An assistant coach on Doug Dickey’s staff and the younger brother of former Tennessee star player Johnny Majors, Bill – a former Vol as well -- was trying to help Tennessee get back to the glory days of old.
 
His wife, Lynnie, was still in bed but remembered that her husband leaned over to kiss her goodbye.
She awakened enough to notice that he was wearing the shaving lotion given to the coaches as gifts by then Tennessee radio announcer George Mooney.
 
“I said, ‘You sure do smell good,’ ” his wife, now Lynnie Tunnell, recalled via email.
 
As her husband went out the door, her hearing senses also quickly perked up as she heard the sound of a train moving eastward down the tracks not far from their rented home at 737 Cessna Drive in West Knoxville.
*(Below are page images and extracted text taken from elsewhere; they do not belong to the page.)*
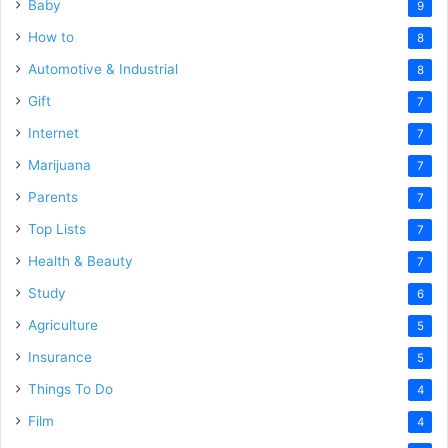
Baby
9
How to
8
Automotive & Industrial
8
Gift
7
Internet
7
Marijuana
7
Parents
7
Top Lists
7
Health & Beauty
7
Study
6
Agriculture
5
Insurance
5
Things To Do
4
Film
4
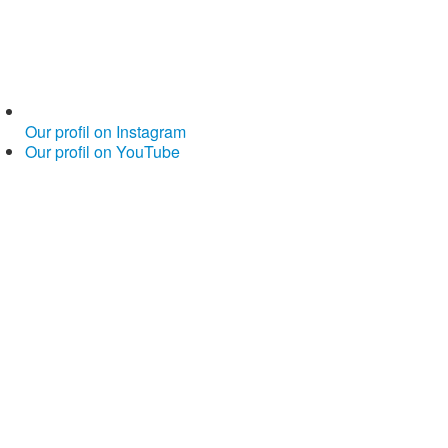
Our profil on Instagram
Our profil on YouTube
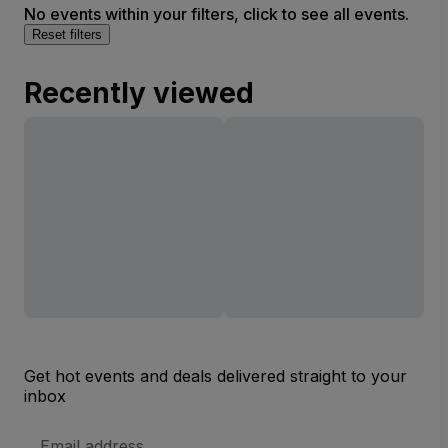
No events within your filters, click to see all events.
Reset filters
Recently viewed
Get hot events and deals delivered straight to your
inbox
Email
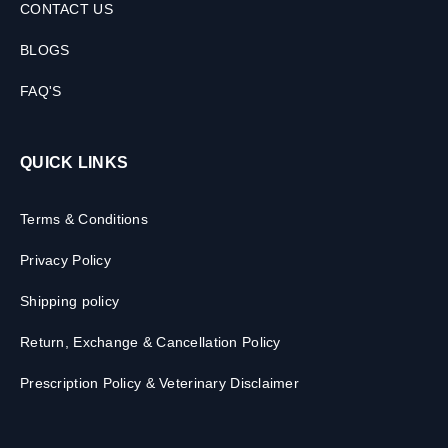
CONTACT US
BLOGS
FAQ'S
QUICK LINKS
Terms & Conditions
Privacy Policy
Shipping policy
Return, Exchange & Cancellation Policy
Prescription Policy & Veterinary Disclaimer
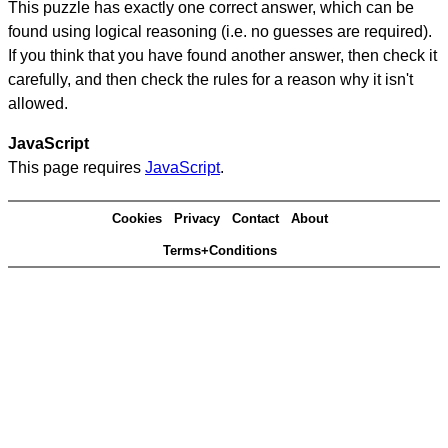
This puzzle has exactly one correct answer, which can be
found using logical reasoning (i.e. no guesses are required).
If you think that you have found another answer, then check it
carefully, and then check the rules for a reason why it isn't
allowed.
JavaScript
This page requires
JavaScript
.
Cookies
Privacy
Contact
About
Terms+Conditions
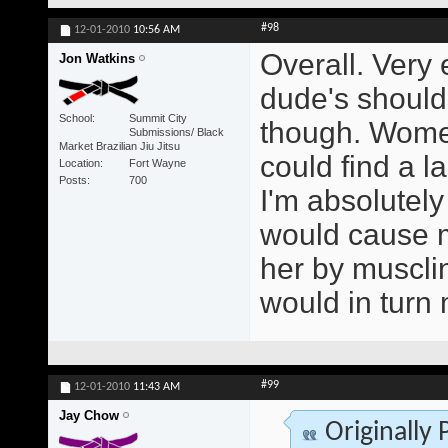
#98
12-01-2010
10:56 AM
Overall. Very
Jon Watkins
dude's should 
School
Summit City
though. Women
Submissions/ Black
Market Brazilian Jiu Jitsu
could find a la
Location
Fort Wayne
Posts
700
I'm absolutely
would cause m
her by muscli
would in turn
#99
12-01-2010
11:43 AM
Jay Chow
Originally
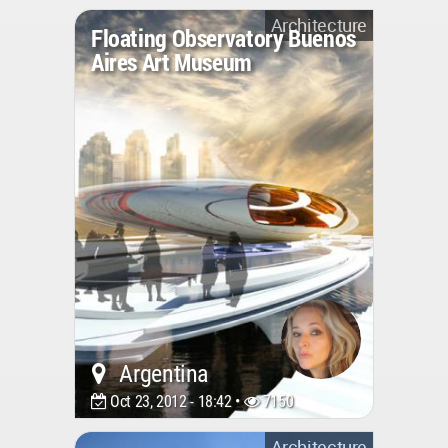
Architecture
Floating Observatory Buenos
Aires Art Museum
Argentina
Oct 23, 2012 - 18:42 •
7150
Architecture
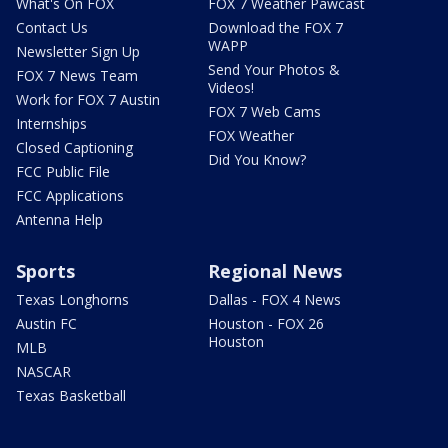
What's On FOX
FOX 7 Weather Pawcast
Contact Us
Download the FOX 7
WAPP
Newsletter Sign Up
Send Your Photos &
FOX 7 News Team
Videos!
Work for FOX 7 Austin
FOX 7 Web Cams
Internships
FOX Weather
Closed Captioning
Did You Know?
FCC Public File
FCC Applications
Antenna Help
Sports
Regional News
Texas Longhorns
Dallas - FOX 4 News
Austin FC
Houston - FOX 26
Houston
MLB
NASCAR
Texas Basketball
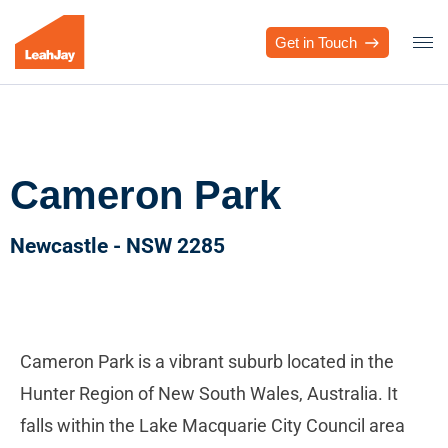
Get in Touch
Cameron Park
Newcastle - NSW 2285
Cameron Park is a vibrant suburb located in the
Hunter Region of New South Wales, Australia. It
falls within the Lake Macquarie City Council area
The noise would grow louder as it moved even closer past their residence.
 
“Don’t know if the whistle blew, but I could hear the roar,” she said. “I thought, ‘Oh no, they’ll be late.”
 
The next noise she remembered came sometime later, when she heard a knock on her door. Not overly loud in sound, it would still be quite impactful in significance.
 
Not wanting to wake her sons, Bo and Mark, she hurriedly rushed to the door. Standing there was a law enforcement officer, as well as neighbor and nurse Judy Shetterfly and Ms. Shetterfly’s brother, Mrs. Tunnell believes.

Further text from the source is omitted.